Certains secteurs disposent de leur propre commission des plaintes ou de leur propre service de médiation. Si vous avez un problème avec une autorité publique, c’est encore un autre mécanisme. C’est pourquoi nous devons évoluer vers un guichet unifié auquel vous pouvez, en tant que citoyen ou « consommateur des services de l’État », vous adresser directement pour déposer votre plainte. Une équipe sera chargée de transmettre votre plainte au service compétent et d’en assurer le suivi. Il devrait être en ligne d’ici 2023. Il existe également un « service de médiation pour le consommateur », qui tente de trouver une solution dans un délai de 90 jours. C’est une façon de résoudre un petit litige entre un consommateur et un commerçant. C’est plus rapide et moins cher qu’une action en justice.

Vous parlez de lois, mais aussi de chartes.
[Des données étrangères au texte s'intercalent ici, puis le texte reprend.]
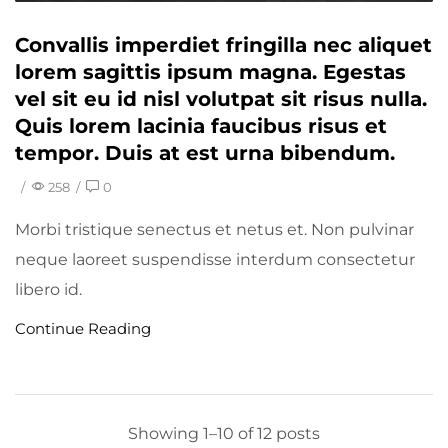
Convallis imperdiet fringilla nec aliquet
lorem sagittis ipsum magna. Egestas
vel sit eu id nisl volutpat sit risus nulla.
Quis lorem lacinia faucibus risus et
tempor. Duis at est urna bibendum.
/
258
/
0
Morbi tristique senectus et netus et. Non pulvinar
neque laoreet suspendisse interdum consectetur
libero id.
Continue Reading
Showing 1–10 of 12 posts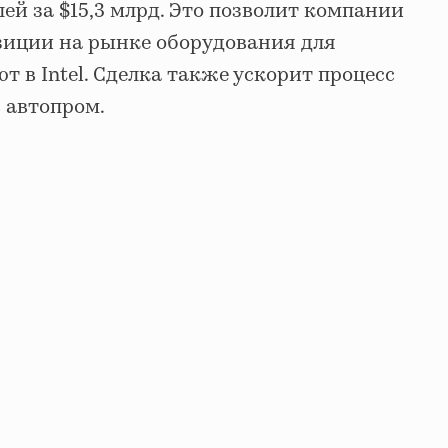
й за $15,3 млрд. Это позволит компании
иции на рынке оборудования для
т в Intel. Сделка также ускорит процесс
 автопром.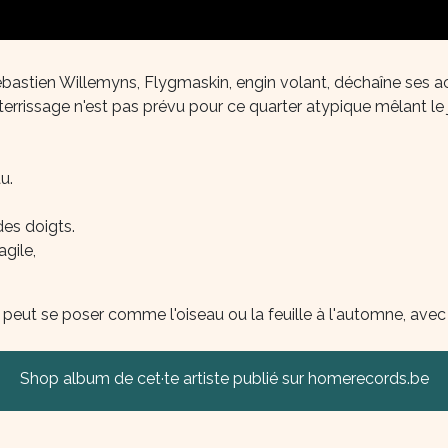
ébastien Willemyns, Flygmaskin, engin volant, déchaîne ses ac
terrissage n'est pas prévu pour ce quarter atypique mêlant le 
.
u.
es doigts.
agile,
que peut se poser comme l'oiseau ou la feuille à l'automne, av
Shop album de cet·te artiste publié sur homerecords.be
Ont-elles un impact suffisant?

La protection des consommateurs n’est pas dirigée contre les entreprises. Ces dernières ont tout intérêt à ce que les consommateurs soient traités correctement et gardent confiance. En outre, les chartes évoluent souvent plus rapidement que la législation. Et elles sont élaborées en collaboration avec le secteur. La charte des serruriers en est un exemple. Certains acteurs malhonnêtes pratiquaient des prix exorbitants. Nous avons demandé à Google de bloquer les publicités de ces sociétés pendant un certain temps. Nous avons aussi développé un système avec un code de conduite. Les serruriers titulaires d’un certificat pouvaient faire de la publicité et arrivaient en tête des recherches.